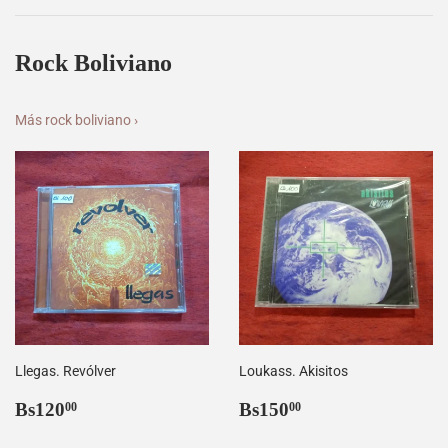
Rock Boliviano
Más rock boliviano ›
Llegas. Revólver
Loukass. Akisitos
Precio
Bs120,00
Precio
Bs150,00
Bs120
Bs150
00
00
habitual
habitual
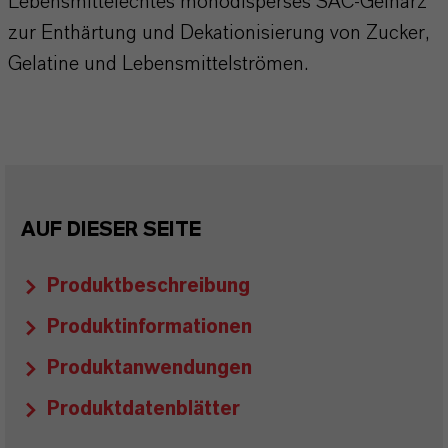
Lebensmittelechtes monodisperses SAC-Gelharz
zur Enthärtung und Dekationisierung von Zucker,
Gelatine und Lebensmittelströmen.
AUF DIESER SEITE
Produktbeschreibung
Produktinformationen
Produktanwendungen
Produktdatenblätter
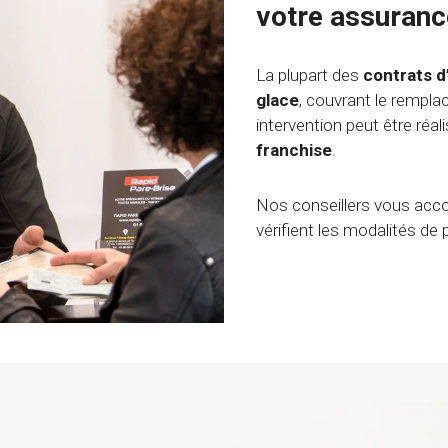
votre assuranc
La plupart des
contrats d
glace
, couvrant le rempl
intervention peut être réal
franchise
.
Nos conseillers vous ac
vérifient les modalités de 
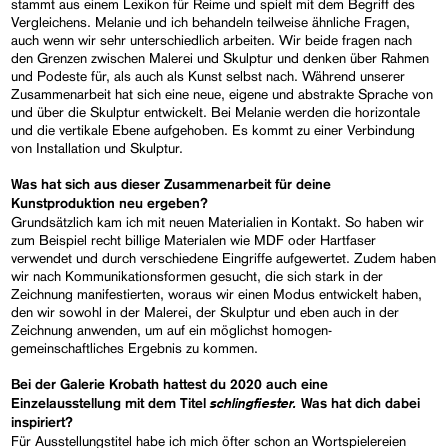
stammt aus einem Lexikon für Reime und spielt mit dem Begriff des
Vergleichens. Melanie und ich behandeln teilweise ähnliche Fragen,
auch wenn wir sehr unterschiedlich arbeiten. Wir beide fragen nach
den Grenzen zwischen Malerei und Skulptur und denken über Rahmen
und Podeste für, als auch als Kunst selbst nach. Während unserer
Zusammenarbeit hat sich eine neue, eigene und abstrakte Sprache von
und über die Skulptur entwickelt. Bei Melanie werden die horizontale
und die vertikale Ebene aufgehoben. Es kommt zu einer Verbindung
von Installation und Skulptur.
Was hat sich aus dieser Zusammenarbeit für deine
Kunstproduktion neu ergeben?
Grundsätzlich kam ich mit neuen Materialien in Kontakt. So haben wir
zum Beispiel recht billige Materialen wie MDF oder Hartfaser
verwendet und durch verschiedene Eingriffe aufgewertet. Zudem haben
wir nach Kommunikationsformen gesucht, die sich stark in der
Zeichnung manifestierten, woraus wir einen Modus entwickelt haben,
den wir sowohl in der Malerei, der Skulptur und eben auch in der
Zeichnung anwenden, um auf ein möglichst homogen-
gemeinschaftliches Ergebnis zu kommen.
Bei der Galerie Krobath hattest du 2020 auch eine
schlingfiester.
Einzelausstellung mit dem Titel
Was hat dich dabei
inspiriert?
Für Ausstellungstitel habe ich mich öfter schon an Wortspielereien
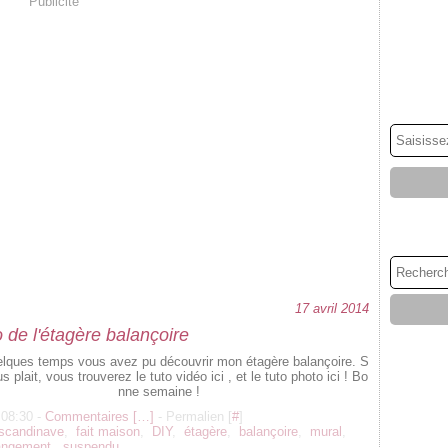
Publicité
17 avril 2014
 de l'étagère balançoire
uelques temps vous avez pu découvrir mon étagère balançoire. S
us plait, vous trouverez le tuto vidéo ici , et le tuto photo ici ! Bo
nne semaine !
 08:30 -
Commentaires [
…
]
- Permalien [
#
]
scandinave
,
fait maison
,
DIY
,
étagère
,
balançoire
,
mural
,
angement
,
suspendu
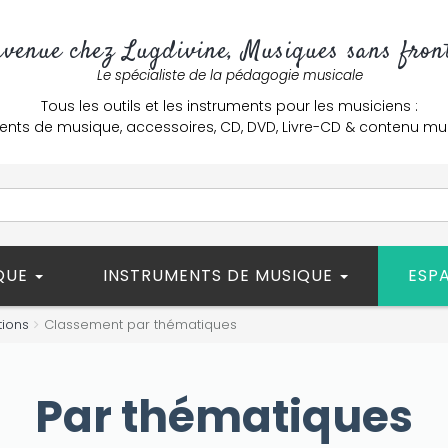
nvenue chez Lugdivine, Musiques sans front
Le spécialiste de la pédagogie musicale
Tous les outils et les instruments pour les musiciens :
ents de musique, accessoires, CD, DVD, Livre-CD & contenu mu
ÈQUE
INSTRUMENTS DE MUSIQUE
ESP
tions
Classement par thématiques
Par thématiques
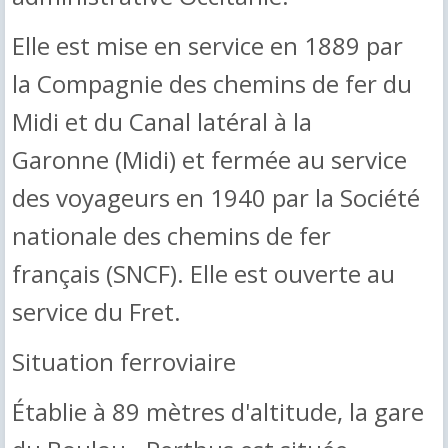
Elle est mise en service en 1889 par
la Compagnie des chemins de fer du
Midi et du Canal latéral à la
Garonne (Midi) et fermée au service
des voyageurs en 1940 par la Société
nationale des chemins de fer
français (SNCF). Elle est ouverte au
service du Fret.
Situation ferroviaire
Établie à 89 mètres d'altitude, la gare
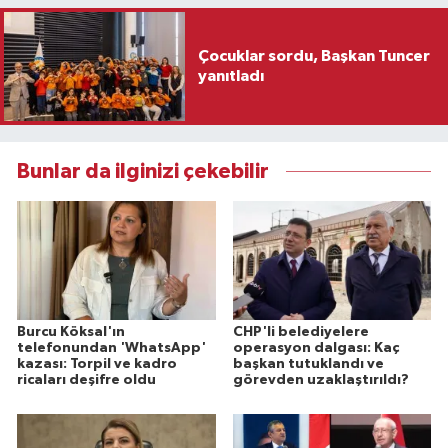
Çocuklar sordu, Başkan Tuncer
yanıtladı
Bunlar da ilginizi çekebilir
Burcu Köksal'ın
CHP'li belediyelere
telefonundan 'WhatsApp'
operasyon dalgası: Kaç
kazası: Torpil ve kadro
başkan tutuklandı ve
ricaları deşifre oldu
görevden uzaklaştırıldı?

[Work order] Take the material above and output only the lines from the one that contains "Bei der Galerie" through the one that contains "uelques temps vous", ends included and images left out.

[Solution to this problem]
Bei der Galerie Krobath hattest du 2020 auch eine
schlingfiester.
Einzelausstellung mit dem Titel
Was hat dich dabei
inspiriert?
Für Ausstellungstitel habe ich mich öfter schon an Wortspielereien
Publicité
17 avril 2014
 de l'étagère balançoire
uelques temps vous avez pu découvrir mon étagère balançoire. S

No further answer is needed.